Each tuple declares its length.  You don't need to know each attribute's
length to check that.  Doing attribute-level checks is probably
pointless without catalog access.

> I've figured out the catalog-to-file mapping (in relmapper.c), but now
> I'm wondering - it's just another relation, so I'd have to read the
> block, parse the items and interpret them (not sure how to do that
> without the pg_attribute data itself). So I wonder - what would be an
> elegant solution?

This reminds me -- we need to have pg_filedump be able to dump the
relmapper stuff.  I was going to write a patch for it but then I forgot.

-- 
Álvaro Herrera <alvherre@commandprompt.com>
The PostgreSQL Company - Command Prompt, Inc.
PostgreSQL Replication, Consulting, Custom Development, 24x7 support


Re: offline consistency check and info on attributes

От
Tomas Vondra
Дата:
Dne 25.4.2011 18:16, Alvaro Herrera napsal(a):
> Excerpts from Tomas Vondra's message of dom abr 24 13:49:31 -0300 2011:
> 
>> Right now I do have a very simple tool that reads a given file and
>> performs a lot of checks at the block level (as described in bufpage.h),
>> and the next step should be validating basic structure of the tuples
>> (lengths). And that's the point where I'm stuck right now - I'm thinking
>> what might be the most elegant way to get info about attributes, without
>> access to the pg_attribute catalog (the tool is intended for offline
>> checks).
> 
> Each tuple declares its length.  You don't need to know each attribute's
> length to check that.  Doing attribute-level checks is probably
> pointless without catalog access.

Yes, I know the tuple length is in HeapTupleHeader (and I'm already
checking that), but that does not allow to check lengths of the
individual columns, especially those with varlena types.

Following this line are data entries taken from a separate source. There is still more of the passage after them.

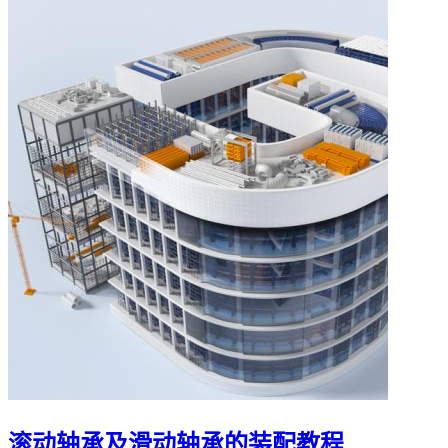
滚动轴承及滑动轴承的装配教程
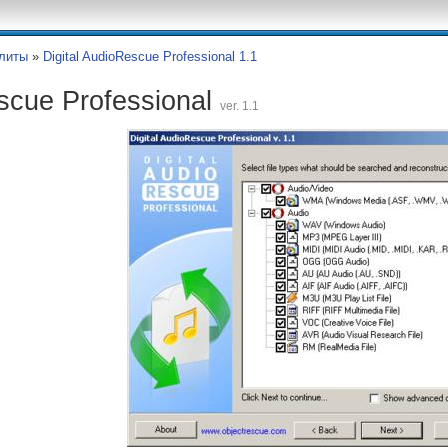
литы
»
Digital AudioRescue Professional 1.1
escue Professional
ver. 1.1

That's a very annoying type of corruption, because the queries that do
not touch such columns seem to work fine, but once you attempt to access
the corrupted column you'll get something like this:

pg_dump: SQL command failed
pg_dump: Error message from server: ERROR:  invalid memory alloc
request size 4294967293

So the ability to check where a the column lengths do not make sense (in
this case it's a negative value) would be a nice thing. But without the
access to pg_attribute this seems to be very difficult.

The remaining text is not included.